Professor Jeopardy!

Was the Professors Tournament more challenging than a normal round of Jeopardy? Perhaps, but “it might have been just stress,” Sam Buttrey says.

Sam Buttrey, an associate professor of operations research at the Naval Postgraduate School, and his wife, Elinda Hardy, have been fans of the classic TV game show Jeopardy! for years. He remembers watching the first incarnation from the ’60s as a 7-year-old in his grandmother’s house. The show returned in the ’80s and has been on pretty much ever since. “We watch it constantly,” Buttrey says. “It’s very comforting. The rules don’t change. It’s very G-rated, family-friendly and I find it very entertaining.”

Both Buttrey and Hardy have tried to get in as contestants on a number of occasions. They got close. When you apply, you take an online test, he explains. If things go well, you’re invited for a meeting at a local hotel where they screen you for your telegenic qualities.
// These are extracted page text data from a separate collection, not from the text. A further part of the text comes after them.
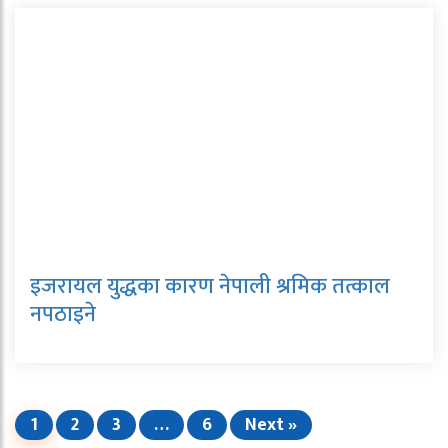
इजरायल युद्धका कारण नेपाली श्रमिक तत्काल
नपठाइने
1
2
3
…
6
Next »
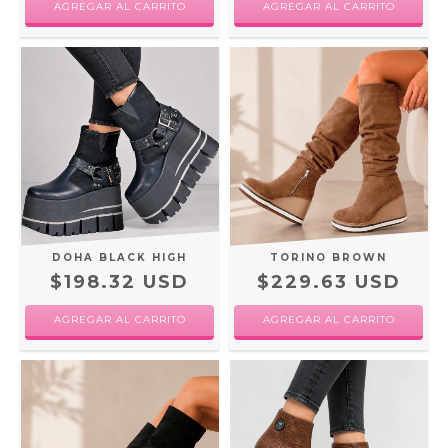
AGREGAR AL CARRITO
AGREGAR AL CARRITO
DOHA BLACK HIGH
TORINO BROWN
$198.32 USD
$229.63 USD
AGREGAR AL CARRITO
AGREGAR AL CARRITO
If you pass, you are on the list and you can be called, but they only take about 500 players per year so Buttrey still considers it a total stroke of luck that he was selected for the 2021 Professors Tournament. “They had Teachers Tournament for many years,” Buttrey says, “but that’s the first time they have had professors.”

The tournament will air beginning Saturday, Dec. 6 – Buttrey’s appearance in the quarterfinals airs Monday, Dec. 8. “We have already done the taping,” Buttrey says. “It’s in the can, as they say. I can’t tell anything about the game and the results. But I can tell you it was a crazy experience. A community theater would be the closest thing to compare, I guess. The wardrobe, the makeup, the hair.”
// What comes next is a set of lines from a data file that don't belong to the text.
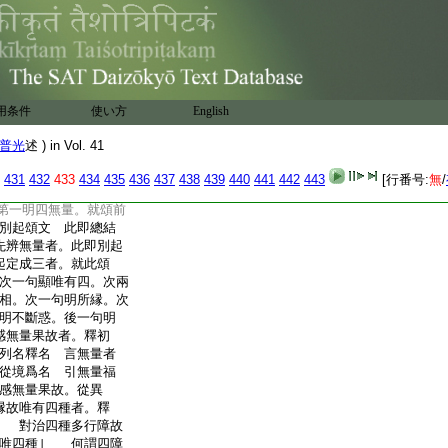
卷第二十九
用条件
使い方
English
光述
普光
述 ) in Vol. 41
者。此下大文第二明
明四無量。二明八解脱。
431
432
433
434
435
436
437
438
439
440
441
442
443
[行番号:
無
/
遍處。五明得依身。六
第一明四無量。就頌前
別起頌文 此即總結
先辨無量者。此即別起
起定成三者。就此頌
次一句顯唯有四。次兩
相。次一句明所縁。次
明不斷惑。後一句明
感無量果故者。釋初
列名釋名 言無量者
從境爲名 引無量福
感無量果故。從異
縁故唯有四種者。釋
｣ 對治四種多行障故
故唯四種｣ 何謂四障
Created by Merv Griffin (though arguably his wife came up with the “give them the answers, make them ask the questions” formula), Jeopardy! is an American favorite. The questions range in topic from pop culture to historical facts and beyond. Winning requires well-rounded knowledge.

“My training is in statistics,” Buttrey says of the last 25 years at NPS. “My wife helps me to train with ballet, arts and opera. I’m more of a science guy.”
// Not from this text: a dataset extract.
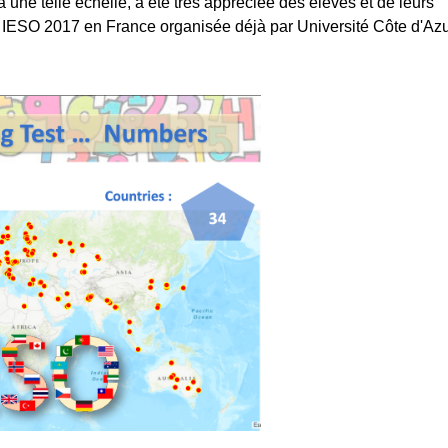
ne telle échelle, a été très appréciée des élèves et de leurs
s IESO 2017 en France organisée déjà par Université Côte d'Azu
One big challenge, Buttrey says, is mastering the buzzer – you can’t press it too early. “Most players know most answers,” Buttrey says. “It’s just who gets there first.”

A number of questions fall through and nobody gets them. So beating the buzzer is part of the game and so is the reaction time, and Buttrey was concerned about competing against younger professors at their physical prime. But “the other professors were great,” he adds. “It was a blast.”